自治体の見積・発注・契約・納品・請求書の 電子化で期待できる効果-CASE付き

2024/03/13

昨今、全国の自治体でDXへの取り組みが活発になってきています。本コンテンツではこれまで請求書と契約書のDXについて、各自治体の取り組み方から、システム運用の具体例、制度設計のご提案まで、詳しくご紹介してまいりました。

しかしながら、多くの自治体が目指している会計事務DXの完成形は「見積から請求まで一気通貫したDX」です。どこかの段階が紙のままだと、時短やミス防止が完遂できず、DXの効果を最大限に発揮することができません。

一気通貫した会計事務DXには、見積書と納品書のDXも必要です。

そこで本記事では、見積書・納品書のDXに関する自治体アンケートの結果をご紹介します。

また、会計事務DXの取り組みをより具体的にイメージしていただくために、自治体のケースごとに、解決したい課題・システムの利用方法・期待できる効果をご紹介しています。

皆様の自治体と似たケースが、DX推進のヒントになれば嬉しく思います。

「自治体会計事務DXに関するアンケート調査」のご報告⑤

「第1回GtoB会計事務等DX研究会」で行なわれた自治体アンケート調査では、見積書のDXニーズは3位、納品書のDXニーズは4位という結果でした。

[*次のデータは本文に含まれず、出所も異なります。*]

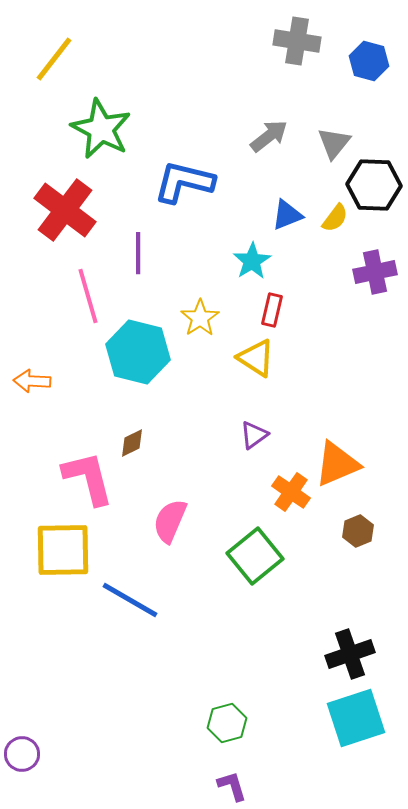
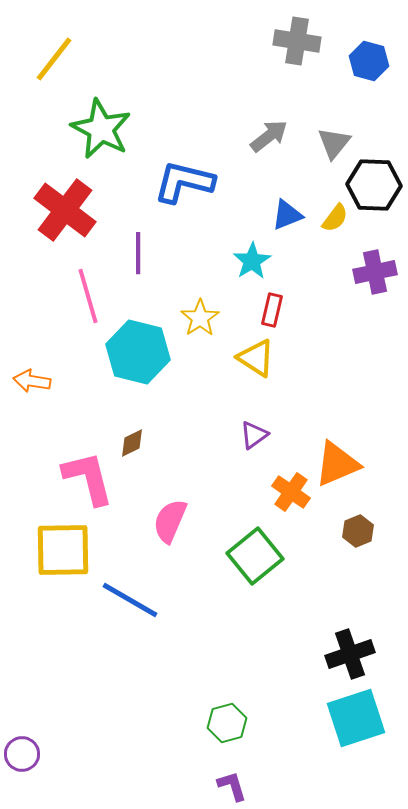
orange arrow: rotated 6 degrees clockwise
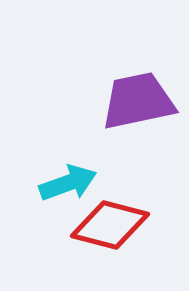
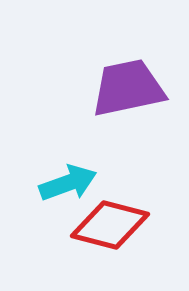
purple trapezoid: moved 10 px left, 13 px up
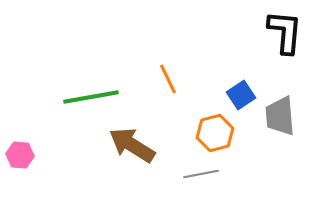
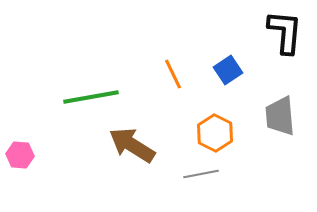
orange line: moved 5 px right, 5 px up
blue square: moved 13 px left, 25 px up
orange hexagon: rotated 18 degrees counterclockwise
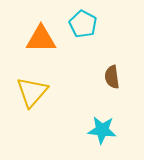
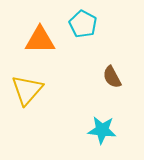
orange triangle: moved 1 px left, 1 px down
brown semicircle: rotated 20 degrees counterclockwise
yellow triangle: moved 5 px left, 2 px up
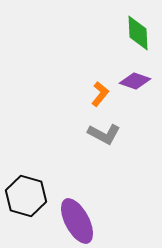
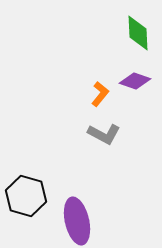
purple ellipse: rotated 15 degrees clockwise
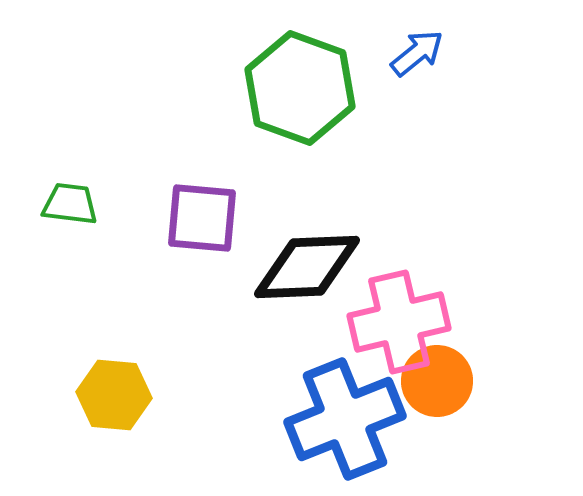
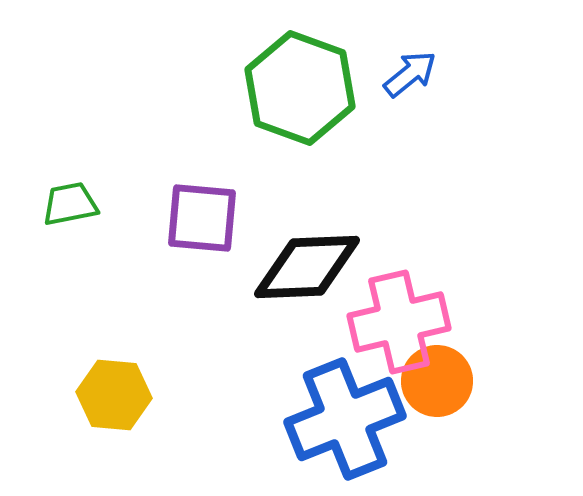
blue arrow: moved 7 px left, 21 px down
green trapezoid: rotated 18 degrees counterclockwise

「デジタル化の優先度が高いと思う帳票類」という問いに、見積書・納品書が挙がる理由は、以下のとおりです。

Q.デジタル化の優先度が高いと思う帳票類とその理由

A.ご回答内容(一部)

<見積書>
  • 取扱件数が多いため
  • 財務システムのデジタル化に必須
  • 事業者の業務負担軽減のため
  • 事業者の業務負担が軽減されるほか、早期着手が可能になるため
<納品書>
  • 支払い事務を完全電子決済化するため

Q.納品書のデジタル化に向けた障壁は何ですか?

納品書のデジタル化に向けた障壁は何か?の回答グラフ

紙の納品書に関して、自治体職員様から「支出負担行為との照合作業に時間がかかる」というお話をよく伺います。金額・商品名・代表者職・代表者名といった全ての事項で不一致がないか照合するのは、手間のかかる作業です。

見積書・納品書は、請求書・契約書に比べてDXの優先順位は低いかもしれませんが、一部の帳票だけでなく、見積書・納品書も含めた取引全体をデジタル化することで、見積(支出負担)から請求書(支出命令)の過程で商品名や単価などの不一致がなくなり、照合作業の大幅削減が期待できます。
また、事業者の業務効率化にも繋がるため、DXへの賛同が高まることと思います。

当社は見積書・納品書のDXに関する検証も承っております。会計事務全般のDXを目標に、段階的なDXをお考えの際も、ぜひご相談ください。必ずお役に立てることと思います。

自治体ケース別 会計事務DX① システムの利用方法と期待できる効果

Case 1

会計事務における課題

  • 支出負担行為と支出命令決議書の照合作業が煩雑
  • 支出命令決議書の起票にかかる入力作業

期待できる効果

  • 見積(支出負担)から請求書(支出命令)の過程で、商品名や単価などの不一致がなくなり、照合作業の大幅削減が期待できる。
  • 支出命令の起票に必要な金額の情報なども請求書システムから連携されるため、財務会計システムでの入力の手間が省け、ミスも防げる。

某政令市でのシステム利用例

某政令市での見積・発注・納品・請求書をDXし、請求データを財務会計システムへ自動連携した際のイメージ図
請求書データを財務会計システムへ自動連携

こんな団体にオススメです

  • 電子決裁機能がある財務会計システムを導入している団体。
  • 財務会計システムを更新するタイミングで、取引関連帳票のデジタル化を検討している団体。

Case 2

会計事務における課題

  • 予算執行伺い、契約伺い、支出負担行為などの申請業務が全て紙で行なわれており、業務が煩雑

期待できる効果

  • 紙での支出伝票の審査と支払いから、電子決裁へ効率化が図れる。
  • 電子取引データの連携により、会計事務全般における業務の大幅な削減が期待できる。
  • 庁内のペーパーレス化が実現できる。

某中核市でのシステム利用例

某中核市での見積・発注・納品・請求書をDXし、請求データを電子決済システムへ取込み後、財務会計システムへ自動連携した際のイメージ図
請求書データを電子決裁システムへ取り込み後、財務会計システムへ連携

こんな団体にオススメです

  • 財務会計システムは導入しているが、電子決裁システムは未導入の団体。
  • 決裁文書から電子化するだけでなく、システムを活用してDXの効果を最大限発揮させたい団体。

Case 3

会計事務における課題

  • 契約締結までにかかる時間とコスト
  • 契約書の締結状況や進捗状況の確認
  • 締結した契約書の原本をファイリングする手間と保管場所の確保

期待できる効果

  • 契約締結に関する業務が効率化され、郵送料が不要、事業者の印紙税も免除となる。
  • システム上で常時、契約書の締結状況や進捗状況が確認できる。
  • 文書管理システムと連携し、契約締結だけでなく、保管まで完全自動化することで、定型業務を削減でき、保管場所が不要となる。

多数の自治体でのシステム利用例

多数の自治体で契約業務をDXし、文書管理システムと自動連携した際のイメージ図

こんな団体にオススメです

  • 自治体規模を問わず、様々なケースで導入が可能。
  • 契約締結だけでなく、保管と管理を含む契約業務フロー全体を効率化したい団体。